■ **Exercise brief**
Below are the entries. Transcribe exactly the lines from the one with "MEMBER'S AREA (216, 151)" through the one with "twitter (297, 1070)", ends included, and leave out all others.

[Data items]
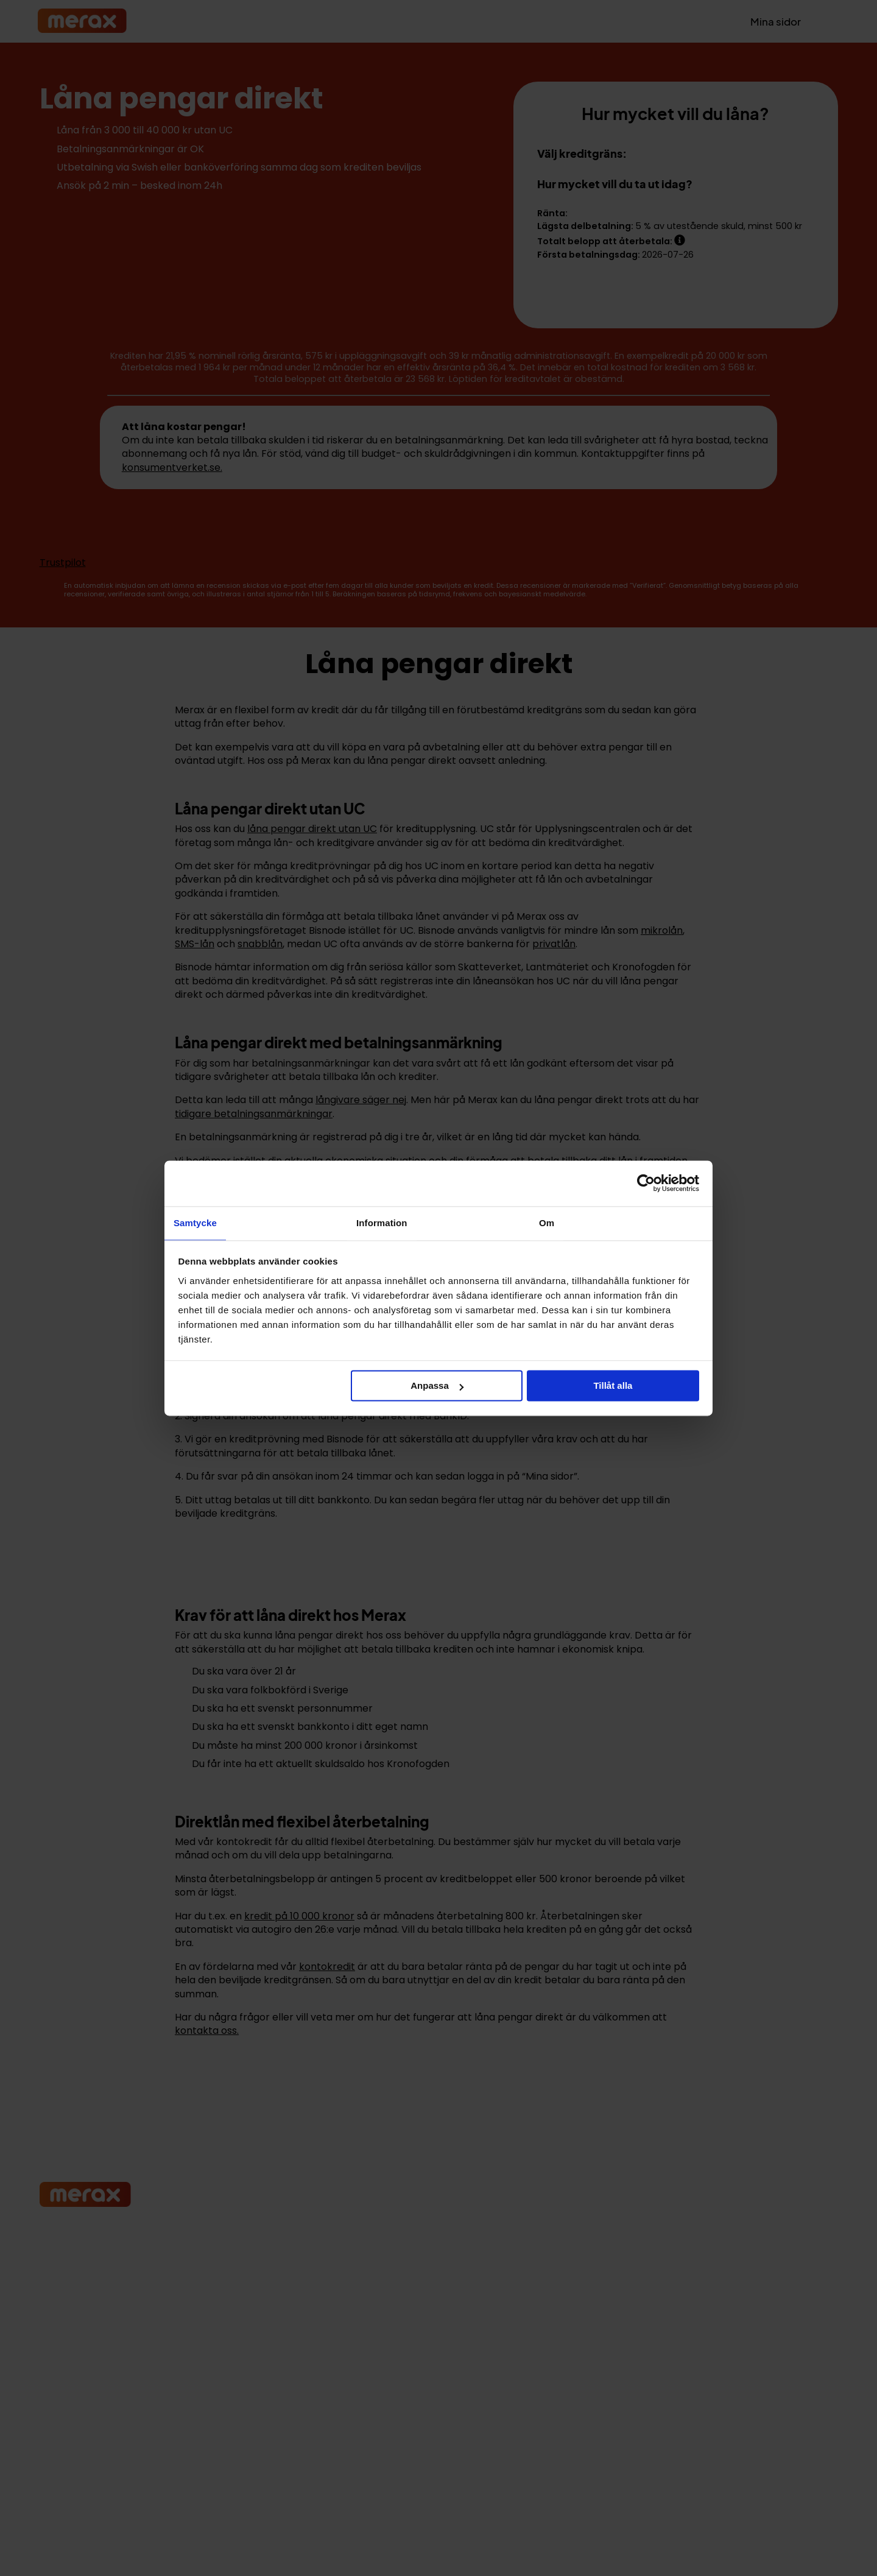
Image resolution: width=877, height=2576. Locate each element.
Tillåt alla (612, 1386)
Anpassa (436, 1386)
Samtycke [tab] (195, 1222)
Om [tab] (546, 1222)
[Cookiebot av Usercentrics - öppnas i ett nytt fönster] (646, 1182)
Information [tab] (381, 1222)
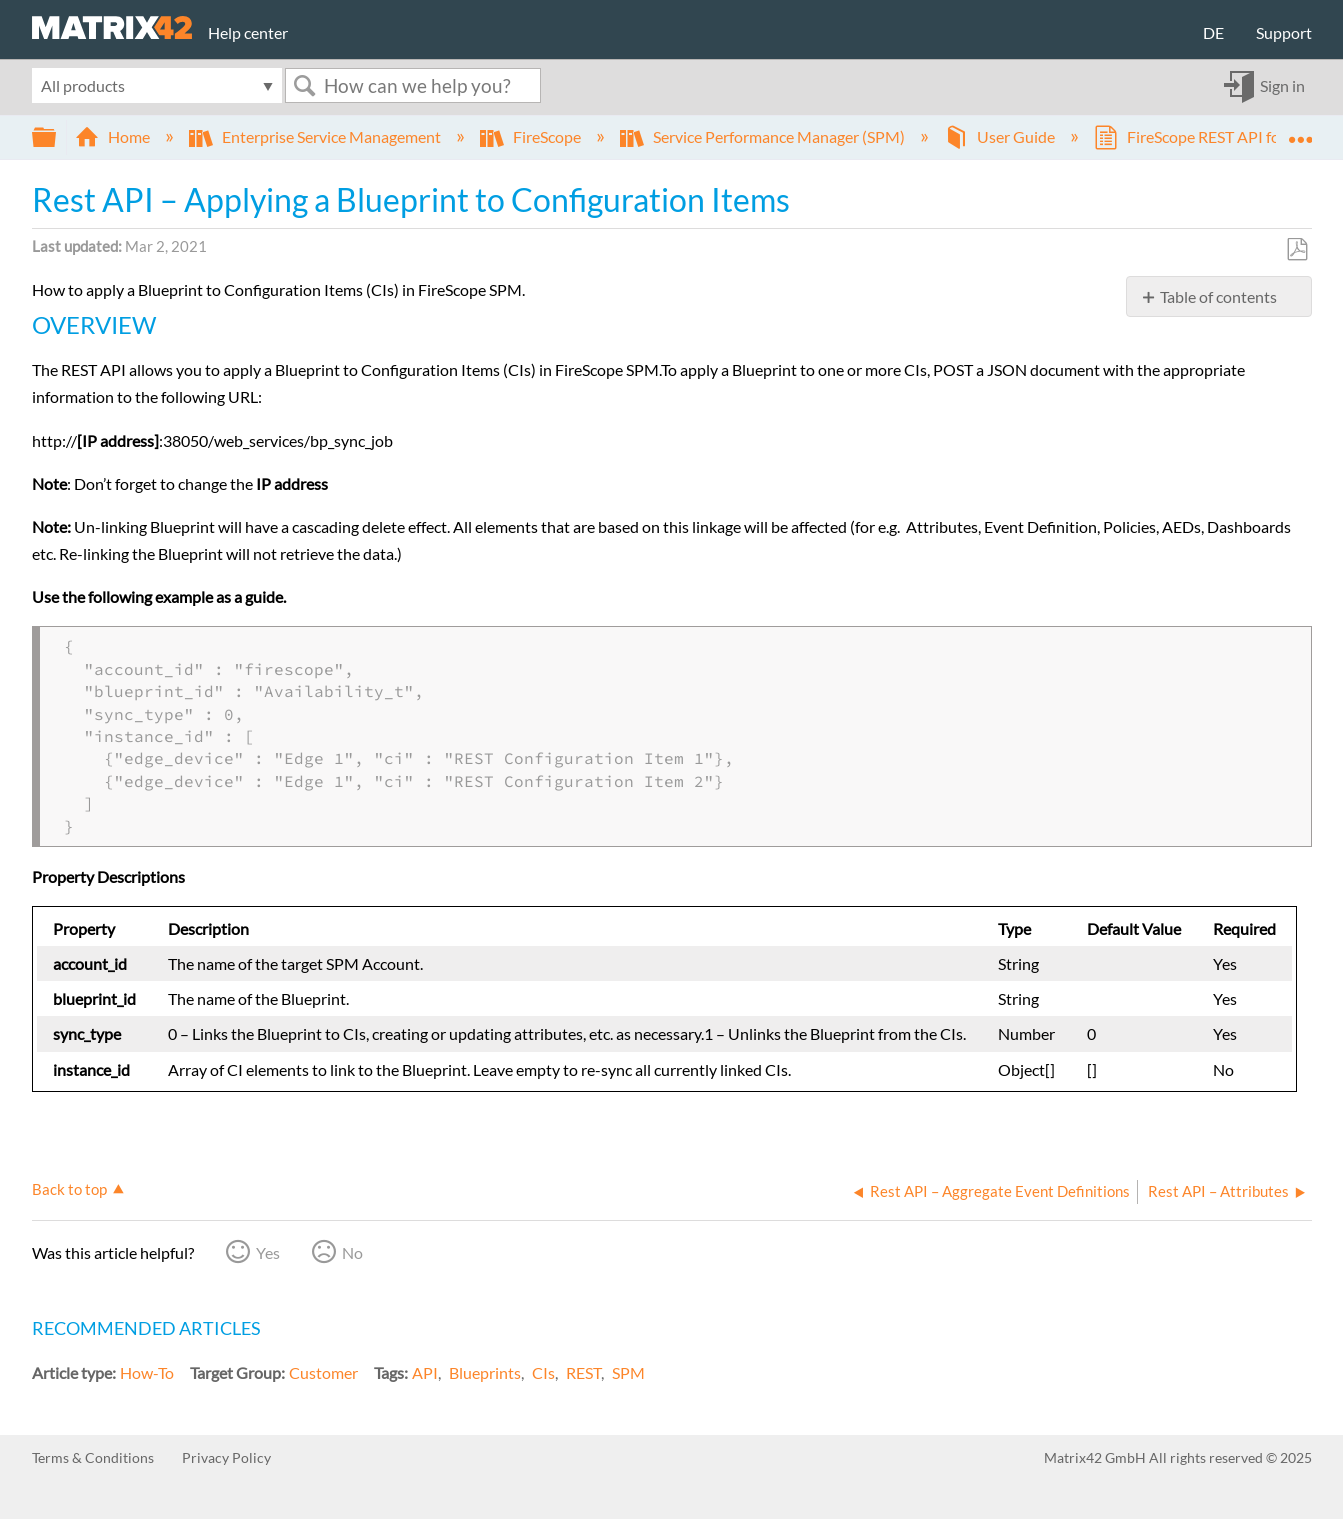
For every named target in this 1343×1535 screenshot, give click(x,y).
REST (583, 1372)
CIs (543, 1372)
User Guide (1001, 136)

* * *

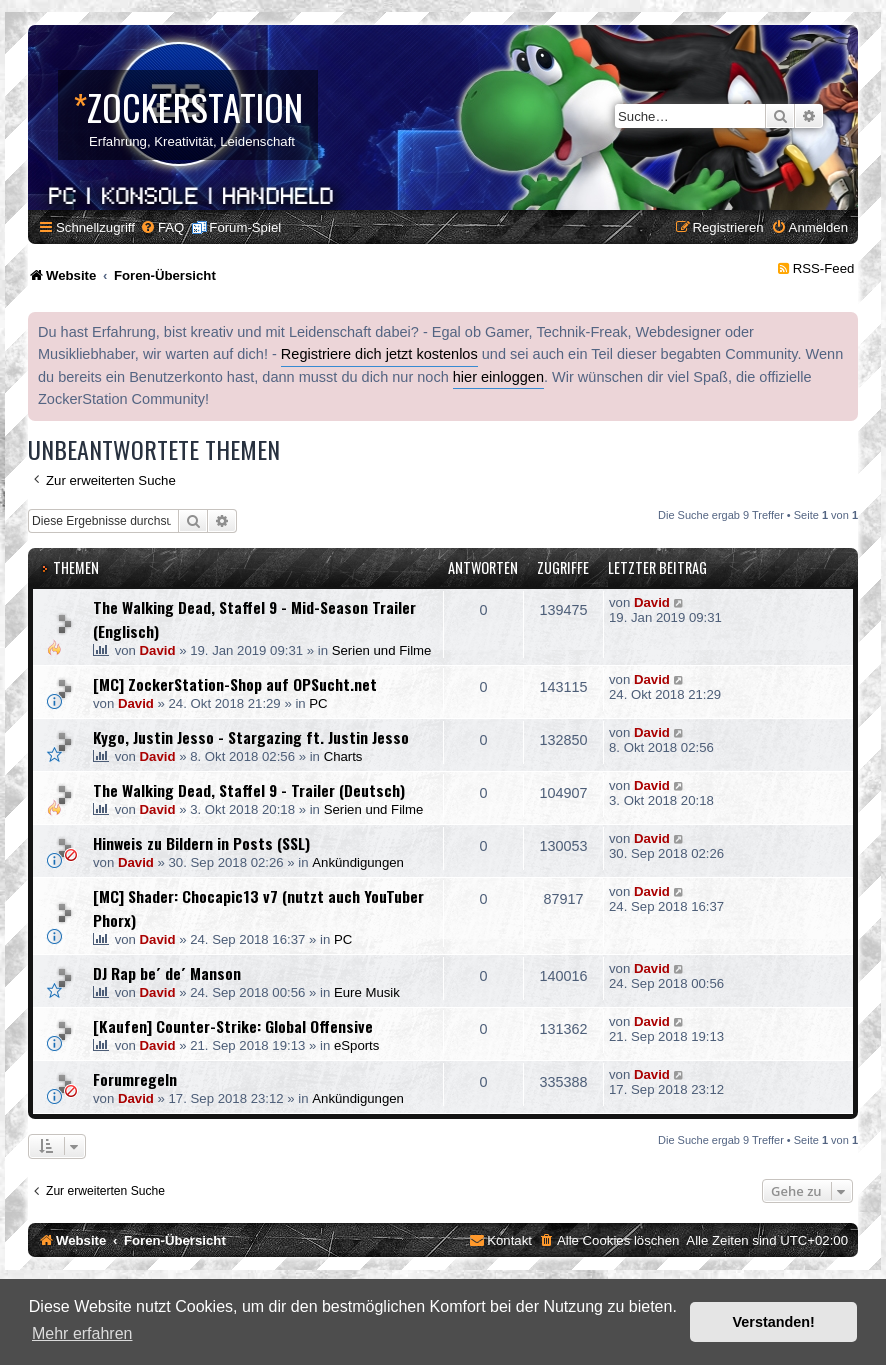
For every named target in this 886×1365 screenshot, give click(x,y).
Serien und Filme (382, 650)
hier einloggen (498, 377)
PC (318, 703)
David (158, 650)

---

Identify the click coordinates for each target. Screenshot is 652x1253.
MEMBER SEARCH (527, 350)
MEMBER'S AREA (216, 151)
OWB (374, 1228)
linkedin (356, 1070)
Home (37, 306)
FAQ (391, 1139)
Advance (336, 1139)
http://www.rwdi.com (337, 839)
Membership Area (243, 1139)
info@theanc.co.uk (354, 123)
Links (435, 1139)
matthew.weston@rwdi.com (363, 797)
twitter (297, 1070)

■ **Response box**
MEMBER'S AREA (216, 151)
OWB (374, 1228)
linkedin (356, 1070)
Home (37, 306)
FAQ (391, 1139)
Advance (336, 1139)
http://www.rwdi.com (337, 839)
Membership Area (243, 1139)
info@theanc.co.uk (354, 123)
Links (435, 1139)
matthew.weston@rwdi.com (363, 797)
twitter (297, 1070)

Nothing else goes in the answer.